Sprawa dotyczy zamówienia z sierpnia 2010 roku, gdy ZDMiKP zamówił w firmie z Elbląga (po przeprowadzeniu przetargu nieograniczonego) wykonanie opracowania książek drogi dla ulic na terenie miasta wraz z oceną ich nawierzchni za kwotę prawie 850 tys. zł. Zamówienie miało zostać wykonane do 30 listopada 2010 roku. Zdaniem Zarządu Dróg Miejskich i Komunikacji Publicznej dopiero w maju 2011 roku od wykonawcy uzyskał satysfakcjonujące opracowania.
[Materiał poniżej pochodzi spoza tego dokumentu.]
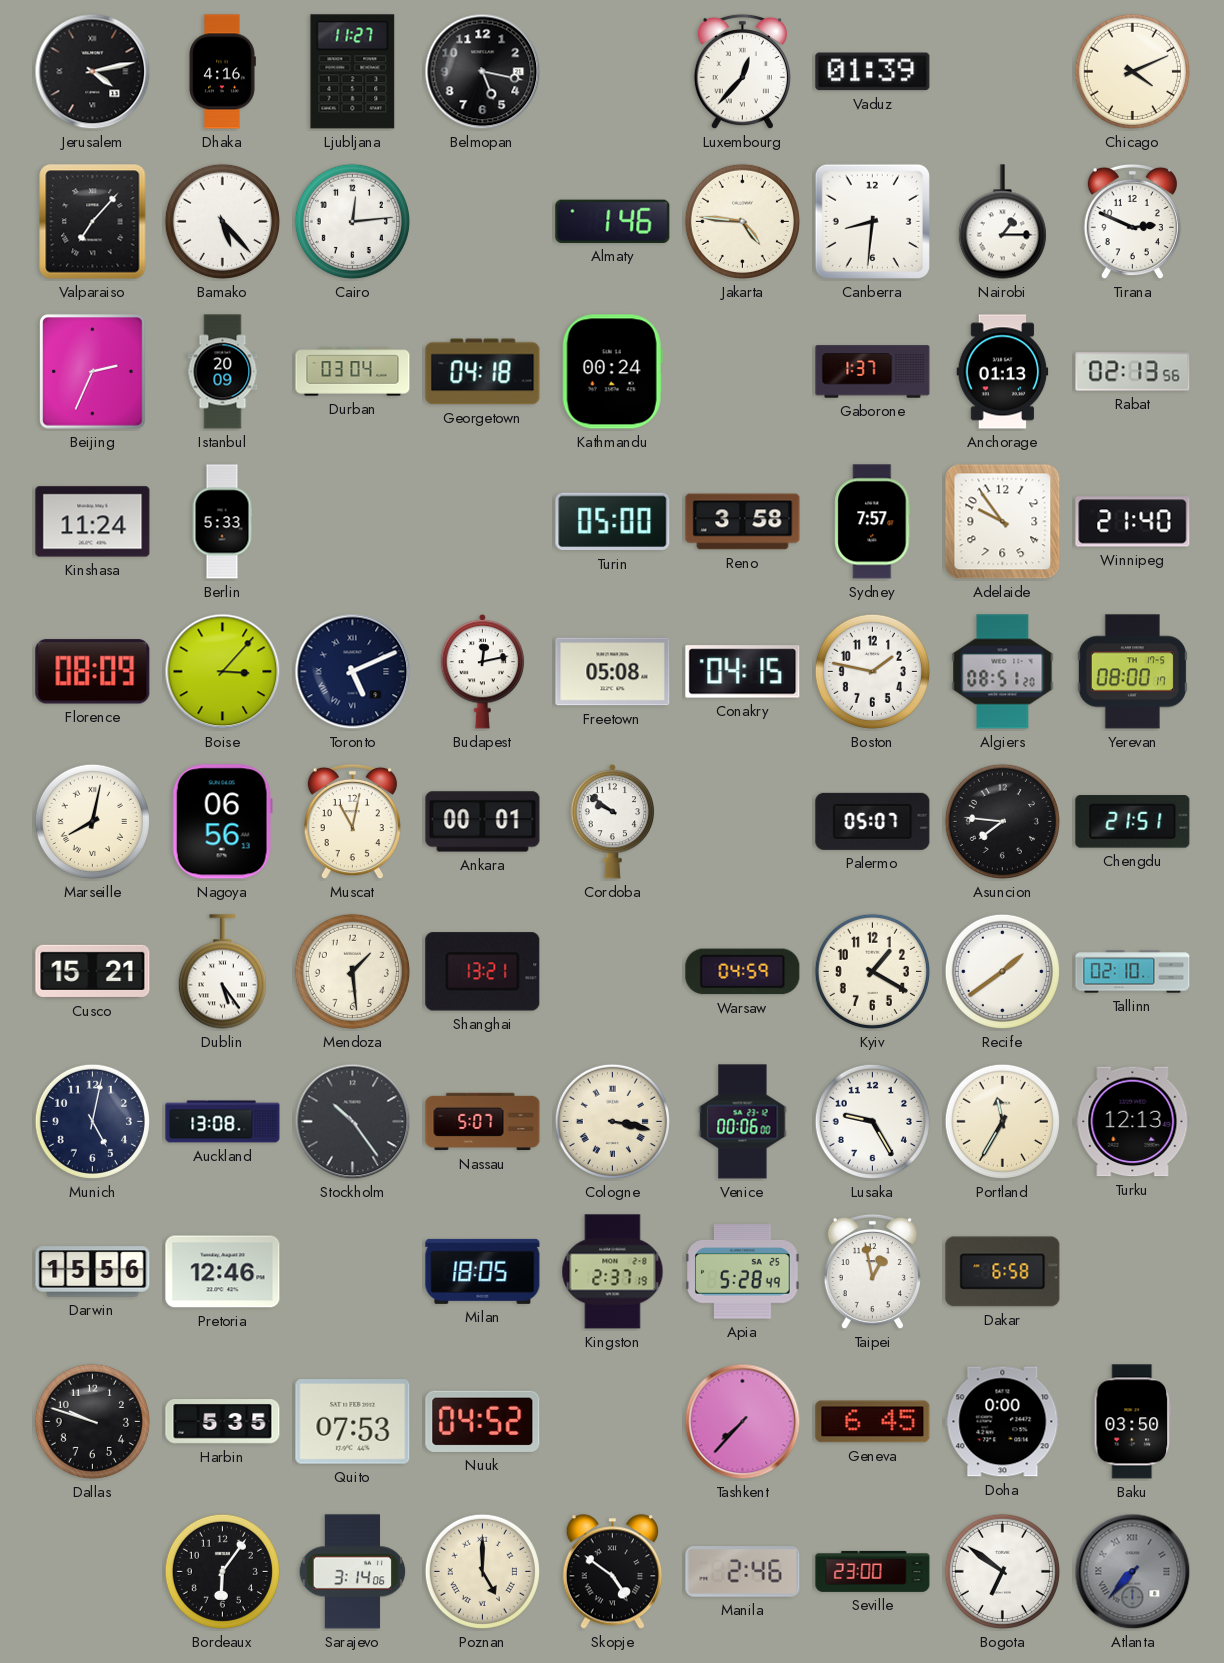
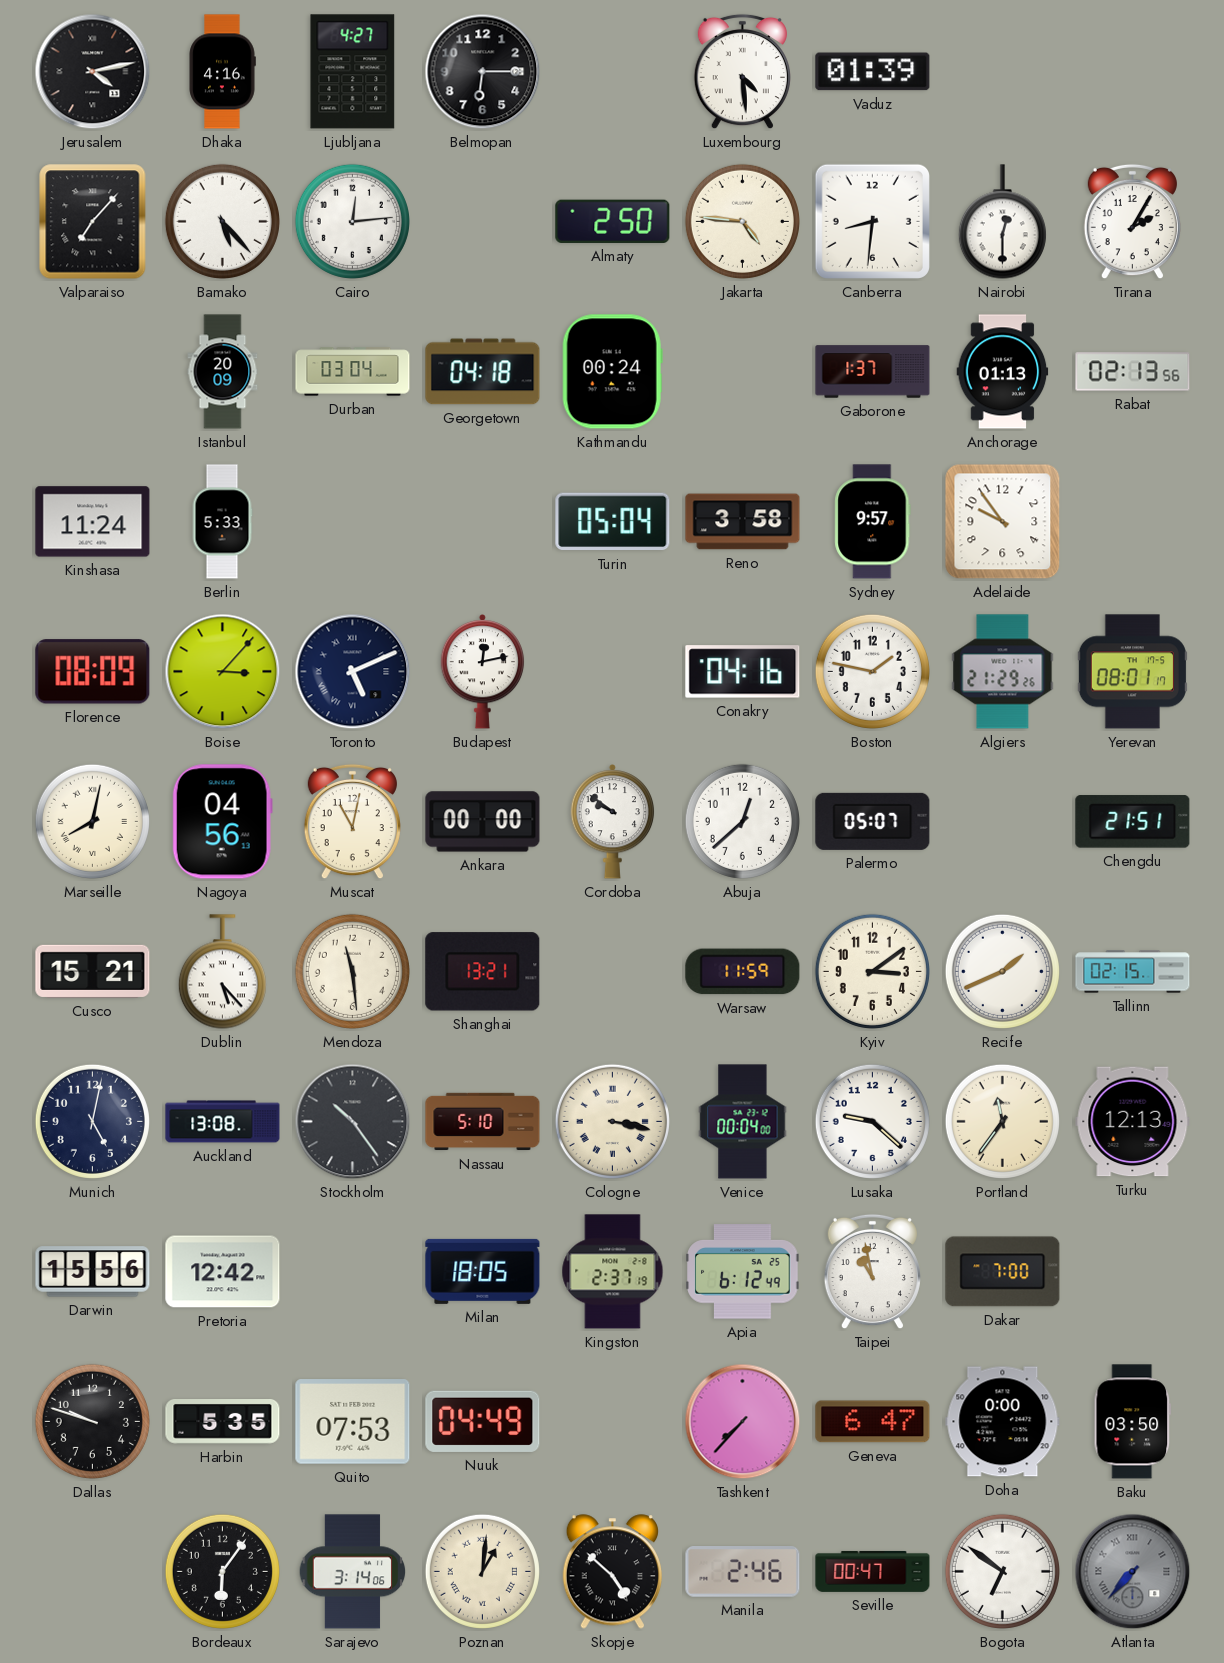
Ljubljana: 11:27 -> 4:27
Belmopan: 5:17 -> 6:15
Luxembourg: 12:37 -> 4:29
Chicago: 4:11 -> none
Almaty: 1:46 -> 2:50
Nairobi: 1:15 -> 12:30
Tirana: 2:49 -> 2:05
Beijing: 2:34 -> none
Turin: 05:00 -> 05:04
Sydney: 7:57 -> 9:57
Winnipeg: 21:40 -> none
Freetown: 05:08 -> none
Conakry: 04:15 -> 04:16
Algiers: 08:51 -> 21:29
Yerevan: 08:00 -> 08:01
Nagoya: 06:56 -> 04:56
Ankara: 00:01 -> 00:00
Abuja: none -> 12:38
Asuncion: 7:46 -> none
Dublin: 5:24 -> 5:23
Mendoza: 1:29 -> 11:29
Warsaw: 04:59 -> 11:59
Kyiv: 1:20 -> 3:09
Recife: 1:39 -> 1:41
Tallinn: 02:10 -> 02:15
Nassau: 5:07 -> 5:10
Venice: 00:06 -> 00:04
Lusaka: 9:25 -> 9:22
Portland: 11:35 -> 11:36
Pretoria: 12:46 -> 12:42
Apia: 5:28 -> 6:12
Taipei: 12:58 -> 10:58
Dakar: 6:58 -> 7:00
Nuuk: 04:52 -> 04:49
Geneva: 6:45 -> 6:47
Poznan: 5:00 -> 1:01
Skopje: 4:51 -> 4:52
Seville: 23:00 -> 00:47
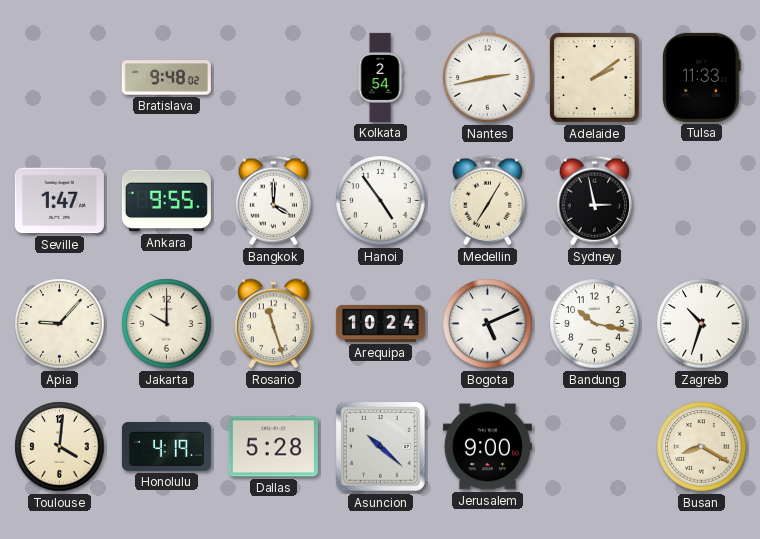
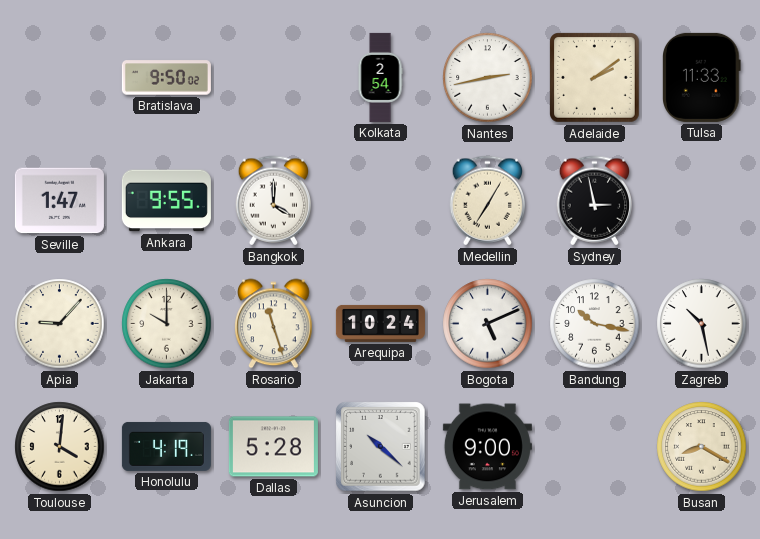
Bratislava: 9:48 -> 9:50
Hanoi: 4:54 -> none
Zagreb: 10:33 -> 10:28
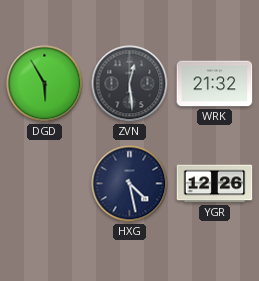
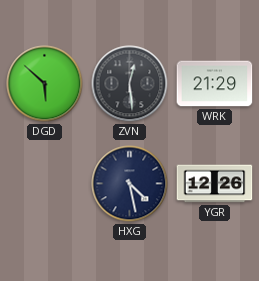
DGD: 5:55 -> 5:52
WRK: 21:32 -> 21:29
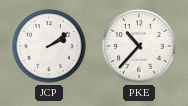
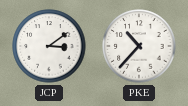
JCP: 2:09 -> 3:09
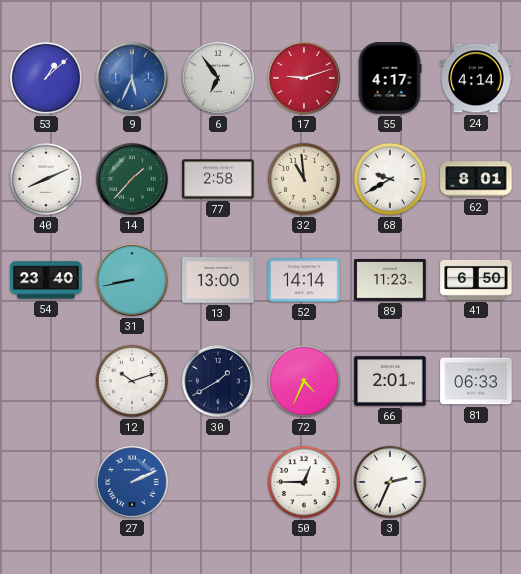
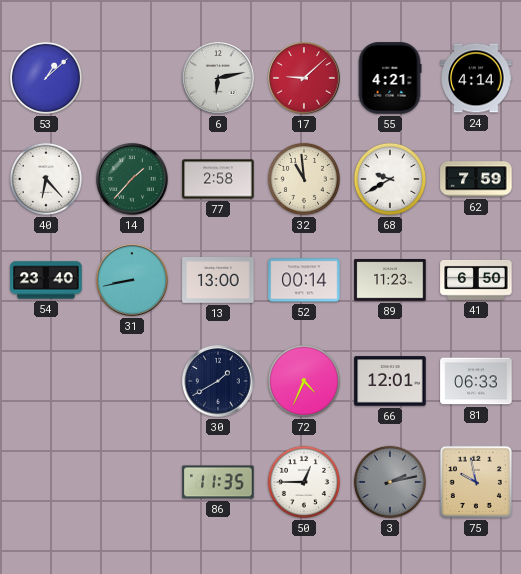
9: 5:34 -> none
6: 6:54 -> 6:13
17: 9:12 -> 9:08
55: 4:17 -> 4:21
40: 8:11 -> 6:23
62: 8:01 -> 7:59
52: 14:14 -> 00:14
12: 10:12 -> none
66: 2:01 -> 12:01
27: 2:11 -> none
86: none -> 11:35
3: 2:34 -> 2:13
3 dial: white -> grey
75: none -> 9:58
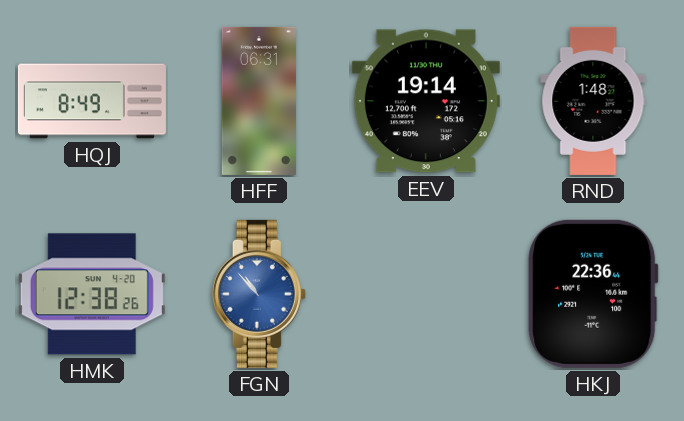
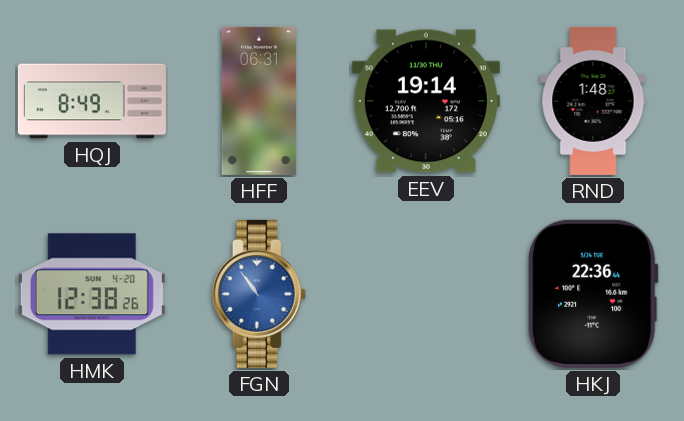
FGN: 10:53 -> 10:54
Z racji opóźnienia 156 dni odliczono karę umowną w wysokości ponad 331 tys. zł. Ostatecznie zatem zapłacono kwotę ok. 517 tys. zł.

 

Wykonawca pozwał Miasto Bydgoszcz do sądu a ten 3 lipca 2015 roku nakazał dopłacenie przez samorząd pozostałych 331 tys. zł wraz z odsetkami. Niespełna rok później odwołanie Miasta Bydgoszczy odrzucił Sąd Apelacyjny w Gdańsku. Według Sądu Okręgowego w Bydgoszczy, który wydał wyrok w lipcu 2015 roku, opóźnienia związane z realizacją zamówienia nie pochodziły z winy wykonawcy, ale z powodu nieodpowiedniej jakości materiałów wyjściowych dostarczonych przez zamawiającego, co pozbawiało prawa do naliczania kar umowny za zwłokę.

 

Przyszło nam zatem zapłacić za zobowiązania powstałe jeszcze za kadencji prezydenta Konstantego Dombrowicza.

 

O sprawie szczegółowo dowiadujemy się z odpowiedzi na interpelację, jaką w maju złożył radny Jarosław Wenderlich.